Thread: should crash recovery ignore checkpoint_flush_after ?

should crash recovery ignore checkpoint_flush_after ?

From

Justin Pryzby

Date:

18 January 2020, 14:08:07

One of our PG12 instances was in crash recovery for an embarassingly long time
after hitting ENOSPC.  (Note, I first started wroting this mail 10 months ago
while running PG11 after having same experience after OOM).  Running linux.
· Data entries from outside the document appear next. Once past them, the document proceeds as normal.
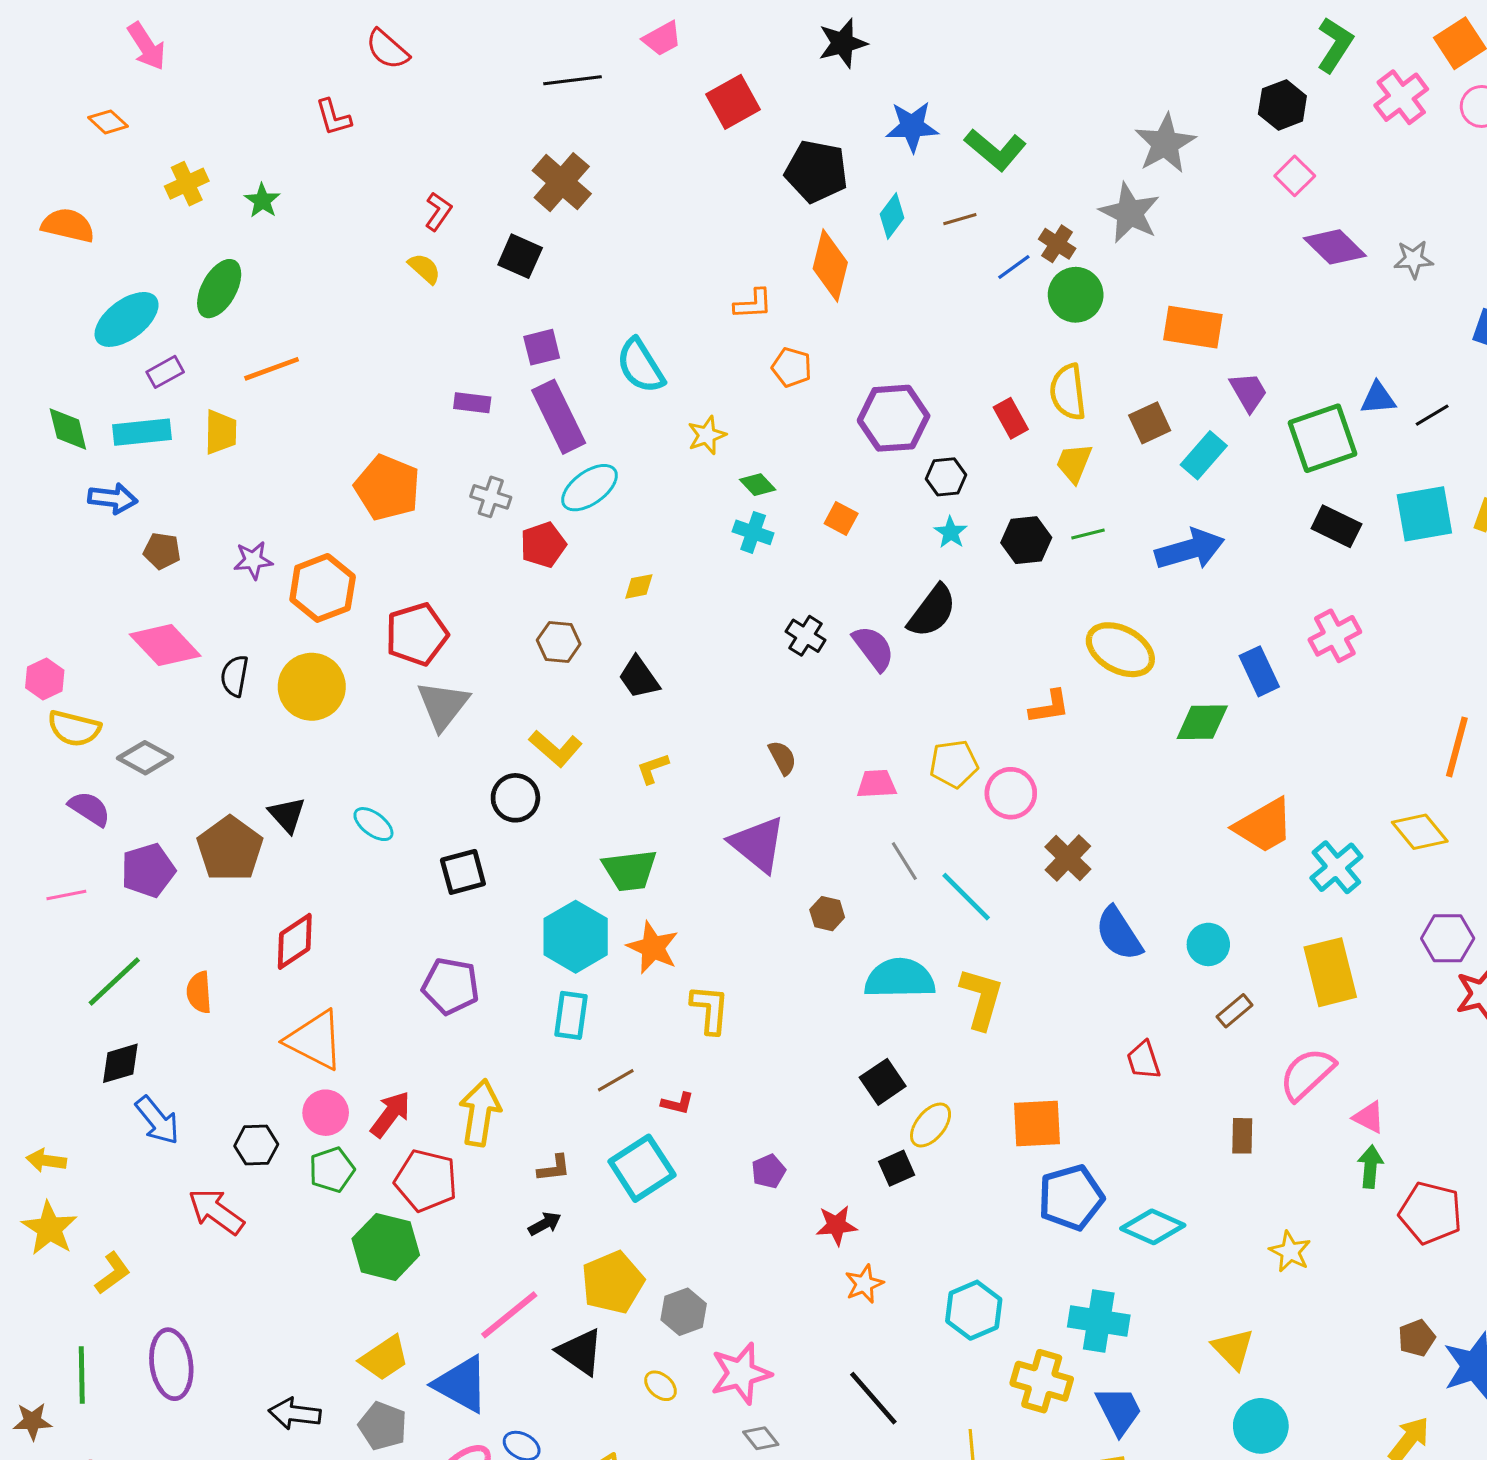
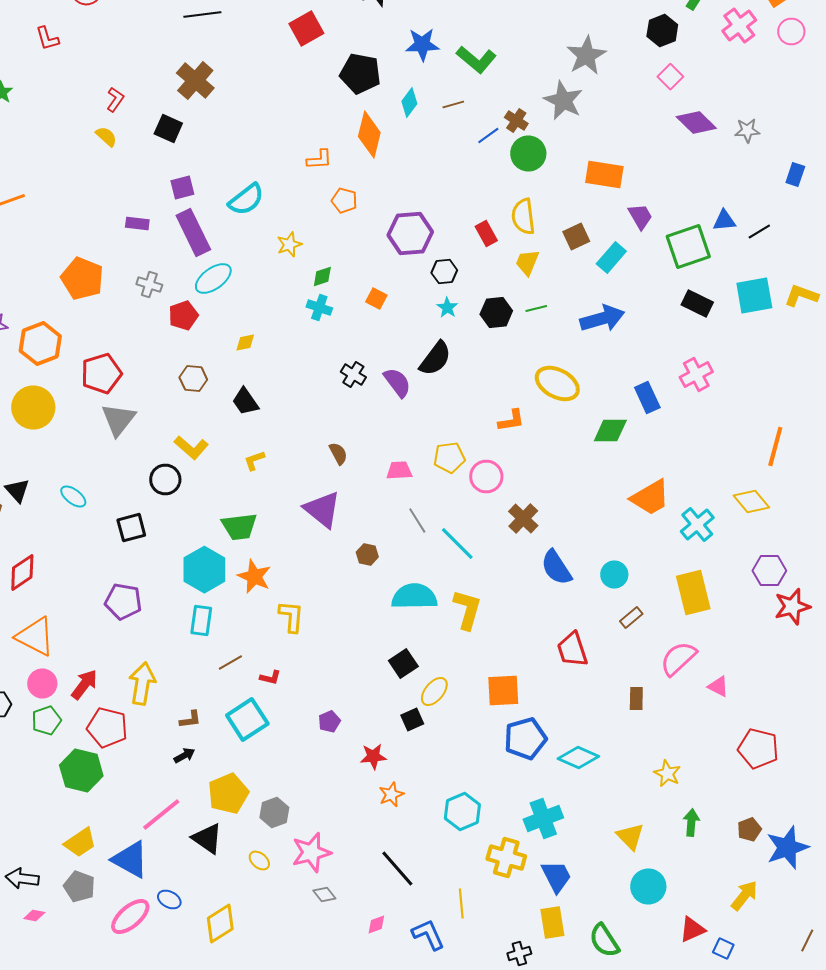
cyan semicircle: (640, 366) -> (246, 200), turned -96
green diamond: (758, 485) -> (322, 276), turned -65
red trapezoid: (1144, 1060) -> (572, 650), size x1.4
green arrow: (1370, 1167) -> (691, 822), moved
cyan cross: (1099, 1321) -> (543, 818), turned -30

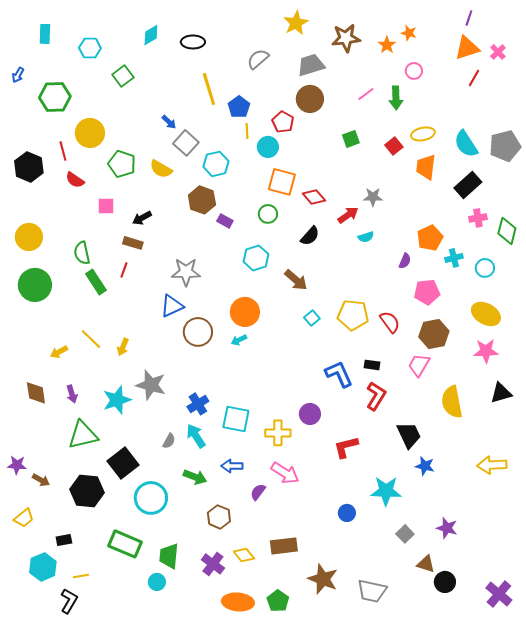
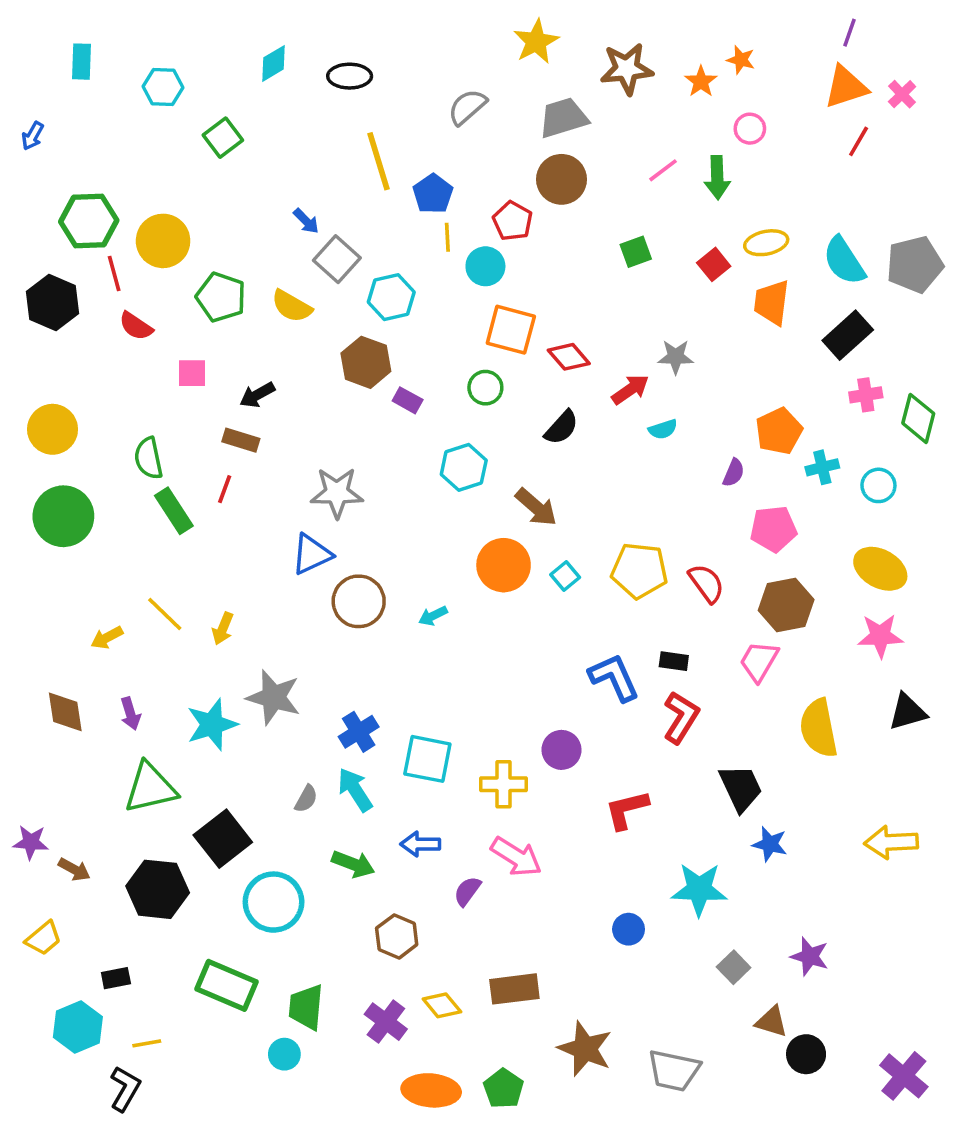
green hexagon: (55, 97) -> (89, 221), moved
orange circle: (245, 312) -> (504, 565), moved

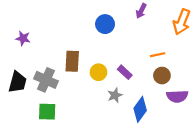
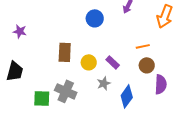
gray cross: (46, 80) -> (66, 91), moved
purple semicircle: (177, 96) -> (161, 84), turned -84

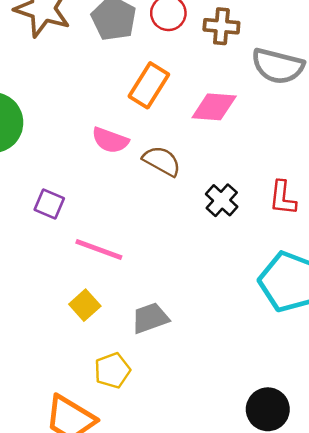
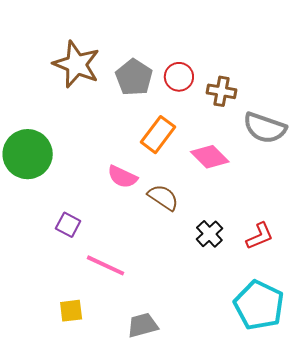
pink diamond: (214, 107) -> (210, 157), turned 36
red L-shape: (283, 198) -> (260, 236), turned -124
yellow square: (85, 305) -> (71, 311), moved, turned 30

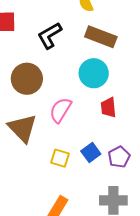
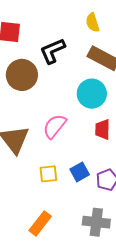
brown circle: (27, 79) -> (22, 75), moved
yellow square: (60, 158) -> (48, 174), turned -30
As I understand, the first thing that happens syncing every file in the data
dir, like in initdb --sync.  These instances were both 5+TB on zfs, with
compression, so that's slow, but tolerable, and at least understandable, and
with visible progress in ps.

The 2nd stage replays WAL.  strace show's it's occasionally running
sync_file_range, and I think recovery might've been several times faster if
we'd just dumped the data at the OS ASAP, fsync once per file.  In fact, I've
just kill -9 the recovery process and edited the config to disable this lest it
spend all night in recovery.

$ sudo strace -p 12564 2>&1 |sed 33q
Process 12564 attached
sync_file_range(0x21, 0x2bba000, 0xa000, 0x2) = 0
sync_file_range(0xb2, 0x2026000, 0x1a000, 0x2) = 0
clock_gettime(CLOCK_MONOTONIC, {7521130, 31376505}) = 0

(gdb) bt
#0  0x00000032b2adfe8a in sync_file_range () from /lib64/libc.so.6
#1  0x00000000007454e2 in pg_flush_data (fd=<value optimized out>, offset=<value optimized out>, nbytes=<value
optimizedout>) at fd.c:437
 
#2  0x00000000007456b4 in FileWriteback (file=<value optimized out>, offset=41508864, nbytes=16384,
wait_event_info=167772170)at fd.c:1855
 
#3  0x000000000073dbac in IssuePendingWritebacks (context=0x7ffed45f8530) at bufmgr.c:4381
#4  0x000000000073f1ff in SyncOneBuffer (buf_id=<value optimized out>, skip_recently_used=<value optimized out>,
wb_context=0x7ffed45f8530)at bufmgr.c:2409
 
#5  0x000000000073f549 in BufferSync (flags=6) at bufmgr.c:1991
#6  0x000000000073f5d6 in CheckPointBuffers (flags=6) at bufmgr.c:2585
#7  0x000000000050552c in CheckPointGuts (checkPointRedo=535426125266848, flags=6) at xlog.c:9006
#8  0x000000000050cace in CreateCheckPoint (flags=6) at xlog.c:8795
#9  0x0000000000511740 in StartupXLOG () at xlog.c:7612
#10 0x00000000006faaf1 in StartupProcessMain () at startup.c:207

That GUC is intended to reduce latency spikes caused by checkpoint fsync.  But
I think limiting to default 256kB between syncs is too limiting during
recovery, and at that point it's better to optimize for throughput anyway,
since no other backends are running (in that instance) and cannot run until
recovery finishes.  At least, if this setting is going to apply during
recovery, the documentation should mention it (it's a "recovery checkpoint")

See also
4bc0f16 Change default of backend_flush_after GUC to 0 (disabled).
428b1d6 Allow to trigger kernel writeback after a configurable number of writes.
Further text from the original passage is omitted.